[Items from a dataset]
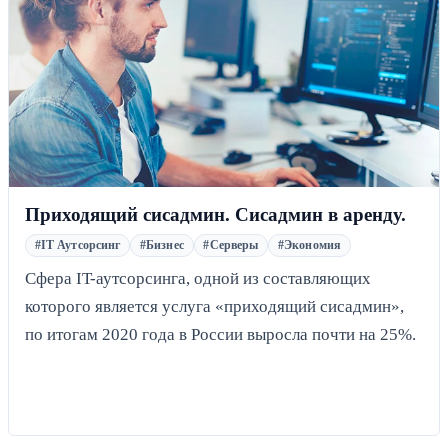
Приходящий сисадмин. Сисадмин в аренду.
#IT Аутсорсинг
#Бизнес
#Серверы
#Экономия
Сфера IT-аутсорсинга, одной из составляющих
которого является услуга «приходящий сисадмин»,
по итогам 2020 года в России выросла почти на 25%.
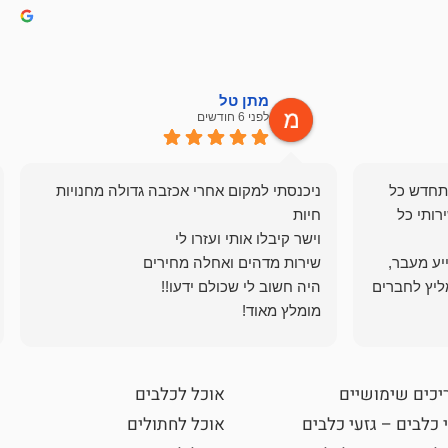
מתן טל
לפני 6 חודשים
תחדש כל
ניכנסתי למקום אחרי אכזבה גדולה מחנויות
רותי כל
ייע מעבר,
ליץ לחברים
מומלץ מאוד!
יכים שימושיים
אוכל לכלבים
 כלבים – גזעי כלבים
אוכל לחתולים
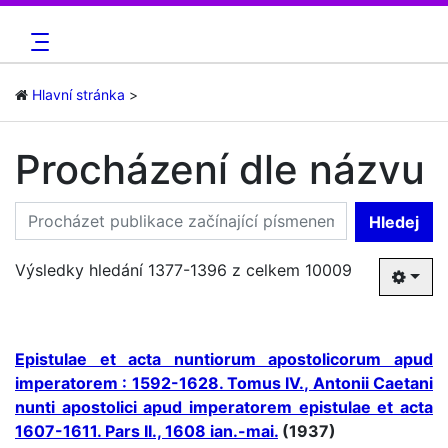
Hlavní stránka
Procházení dle názvu
Hledej
Výsledky hledání 1377-1396 z celkem 10009
Epistulae et acta nuntiorum apostolicorum apud
imperatorem : 1592-1628. Tomus IV., Antonii Caetani
nunti apostolici apud imperatorem epistulae et acta
1607-1611. Pars II., 1608 ian.-mai.
(1937)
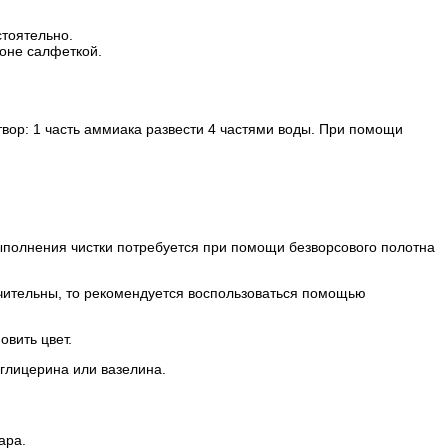
тоятельно.
ьоне салфеткой.
твор: 1 часть аммиака развести 4 частями воды. При помощи
ыполнения чистки потребуется при помощи безворсового полотна
ачительны, то рекомендуется воспользоваться помощью
вить цвет.
глицерина или вазелина.
ара.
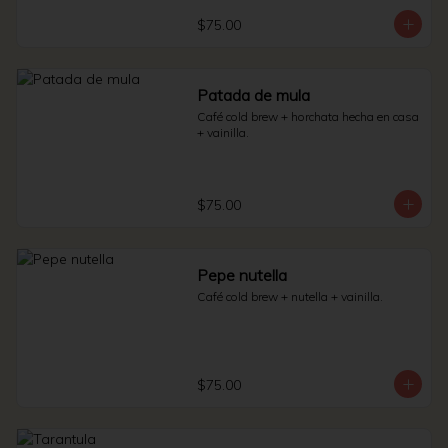
$75.00
Patada de mula
Café cold brew + horchata hecha en casa 
+ vainilla.
$75.00
Pepe nutella
Café cold brew + nutella + vainilla.
$75.00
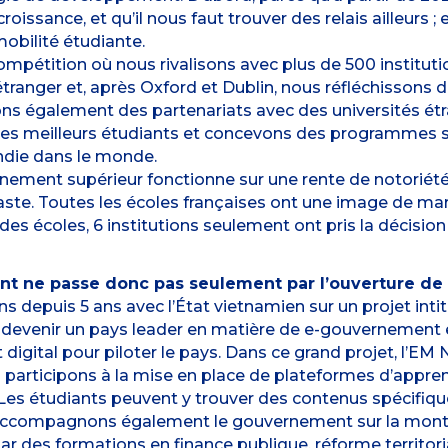
oissance, et qu’il nous faut trouver des relais ailleurs ; 
obilité étudiante.
pétition où nous rivalisons avec plus de 500 institutio
tranger et, après Oxford et Dublin, nous réfléchissons dé
s également des partenariats avec des universités étra
r les meilleurs étudiants et concevons des programmes s
ndie dans le monde.
ignement supérieur fonctionne sur une rente de notoriété
ste. Toutes les écoles françaises ont une image de marq
ndes écoles, 6 institutions seulement ont pris la décision
nt ne passe donc pas seulement par l’ouverture de 
s depuis 5 ans avec l’État vietnamien sur un projet inti
 devenir un pays leader en matière de e-gouvernement e
t digital pour piloter le pays. Dans ce grand projet, l’EM
s participons à la mise en place de plateformes d’appre
s étudiants peuvent y trouver des contenus spécifiqueme
s accompagnons également le gouvernement sur la mon
 par des formations en finance publique, réforme territor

ASSIGNMENT: Could you repeat exactly the lines from the one containing "Café cold brew + horchata hecha en casa" to the last line of the records, both included, and leave out every picture?

RESPONSE AREA:
Café cold brew + horchata hecha en casa 
+ vainilla.
$75.00
Pepe nutella
Café cold brew + nutella + vainilla.
$75.00
oissance, et qu’il nous faut trouver des relais ailleurs ; 
obilité étudiante.
pétition où nous rivalisons avec plus de 500 institutio
tranger et, après Oxford et Dublin, nous réfléchissons dé
s également des partenariats avec des universités étra
r les meilleurs étudiants et concevons des programmes s
ndie dans le monde.
ignement supérieur fonctionne sur une rente de notoriété
ste. Toutes les écoles françaises ont une image de marq
ndes écoles, 6 institutions seulement ont pris la décision
nt ne passe donc pas seulement par l’ouverture de 
s depuis 5 ans avec l’État vietnamien sur un projet inti
 devenir un pays leader en matière de e-gouvernement e
t digital pour piloter le pays. Dans ce grand projet, l’EM
s participons à la mise en place de plateformes d’appre
s étudiants peuvent y trouver des contenus spécifiqueme
s accompagnons également le gouvernement sur la mon
 par des formations en finance publique, réforme territor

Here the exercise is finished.